Our primary analyses were performed within three prospective US cohort studies: NHS, NHSII, and HPFS. The NHS started in 1976 and enrolled 121,700 female nurses aged 30–55 years42; the NHSII began in 1989 and recruited 116,429 female nurses aged 25–42 years42; and the HPFS was established in 1986 and enrolled 51,529 male health professionals aged 40–75 years43. Participants have been followed biennially and completed questionnaires obtaining lifestyle and health-related information. Blood samples were collected from 32,826 participants in the NHS during 1989–199044, from 29,611 participants in the NHSII during 1996–199944, and from 18,225 participants in the HPFS during 1993–199545 using a similar protocol. After collection, samples were shipped with an icepack via overnight courier to the laboratory, where they were processed and separated into plasma, buffy coat, and red blood cells and stored in liquid nitrogen freezers.
In the present study, we included participants from13 prior nested case-control sub-studies on metabolomics (Supplementary Table 1). For the analysis of mortality, we excluded participants reporting a history of cardiovascular disease (CVD) and cancer at blood collection or lost to follow-up after blood draw. For the analysis of longevity, we excluded participants who were alive but did not achieve longevity (living to age 85 years) at the end of follow-up. In all, 11,634 participants were included in the prospective analysis for mortality and 5297 for longevity (Fig. 1). The study protocol for each cohort was approved by the institutional review boards (IRBs) of the Brigham and Women’s Hospital, Harvard T.H. Chan School of Public Health, and participating registries. The present study was considered as non-human research by IRBs because it utilized de-identified samples that were originally collected for other studies.

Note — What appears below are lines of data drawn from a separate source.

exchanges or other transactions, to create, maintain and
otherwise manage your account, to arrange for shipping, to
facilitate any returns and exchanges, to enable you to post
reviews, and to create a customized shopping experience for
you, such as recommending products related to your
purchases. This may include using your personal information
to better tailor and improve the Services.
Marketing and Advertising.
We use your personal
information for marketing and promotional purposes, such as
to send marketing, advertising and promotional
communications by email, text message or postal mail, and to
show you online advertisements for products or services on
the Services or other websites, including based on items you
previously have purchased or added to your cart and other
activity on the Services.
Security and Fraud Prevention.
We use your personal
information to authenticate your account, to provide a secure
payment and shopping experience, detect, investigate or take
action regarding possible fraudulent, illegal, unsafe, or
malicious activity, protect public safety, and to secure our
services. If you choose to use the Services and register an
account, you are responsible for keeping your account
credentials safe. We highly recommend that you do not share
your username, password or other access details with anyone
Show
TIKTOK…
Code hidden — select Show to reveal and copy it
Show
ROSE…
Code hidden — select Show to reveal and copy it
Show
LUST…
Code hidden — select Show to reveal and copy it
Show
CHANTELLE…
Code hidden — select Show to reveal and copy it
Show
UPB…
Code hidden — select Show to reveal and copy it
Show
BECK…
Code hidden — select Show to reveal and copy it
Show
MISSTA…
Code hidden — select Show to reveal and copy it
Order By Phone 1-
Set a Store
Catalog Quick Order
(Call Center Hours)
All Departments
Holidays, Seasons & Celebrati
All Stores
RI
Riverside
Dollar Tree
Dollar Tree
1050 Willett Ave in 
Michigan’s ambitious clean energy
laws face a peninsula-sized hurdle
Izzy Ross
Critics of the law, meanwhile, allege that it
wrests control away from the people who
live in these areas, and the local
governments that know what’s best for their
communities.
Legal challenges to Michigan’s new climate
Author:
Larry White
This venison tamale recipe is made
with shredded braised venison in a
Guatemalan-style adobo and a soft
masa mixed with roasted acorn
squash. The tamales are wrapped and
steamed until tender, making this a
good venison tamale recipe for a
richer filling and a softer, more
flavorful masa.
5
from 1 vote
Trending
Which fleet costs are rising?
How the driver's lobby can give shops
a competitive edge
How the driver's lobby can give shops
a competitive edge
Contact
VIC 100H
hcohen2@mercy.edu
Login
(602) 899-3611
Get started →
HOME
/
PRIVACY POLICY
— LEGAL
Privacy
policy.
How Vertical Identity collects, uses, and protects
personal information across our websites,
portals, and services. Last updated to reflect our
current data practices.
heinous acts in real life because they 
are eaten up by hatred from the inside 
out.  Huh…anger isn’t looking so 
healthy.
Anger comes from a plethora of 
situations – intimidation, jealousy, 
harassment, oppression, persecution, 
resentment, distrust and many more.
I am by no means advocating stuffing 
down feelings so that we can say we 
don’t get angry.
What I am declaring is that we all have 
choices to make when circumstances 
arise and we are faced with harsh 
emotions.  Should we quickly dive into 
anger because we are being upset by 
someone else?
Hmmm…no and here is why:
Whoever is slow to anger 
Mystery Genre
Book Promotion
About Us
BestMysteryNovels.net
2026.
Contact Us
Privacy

The external replication for mortality was conducted in the PREDIMED study, a multicenter randomized controlled trial among individuals at high cardiovascular risk carried out in Spain from 2003 to 2009, which examined the effects of the traditional Mediterranean diet in the primary prevention of CVD, with type 2 diabetes as a secondary outcome46,47. For the present analyses, follow-up for death was available until 2020 through linkage with the National Death Index. We included participants from two nested case–cohort (CVD and diabetes outcomes) studies that included metabolomics profiling31,48. After excluding participants with >25% missing values in metabolites, 1878 were included in the replication analysis. The IRB of Hospital Clinic (Barcelona, Spain) approved the study protocol, and all participants provided written informed consent.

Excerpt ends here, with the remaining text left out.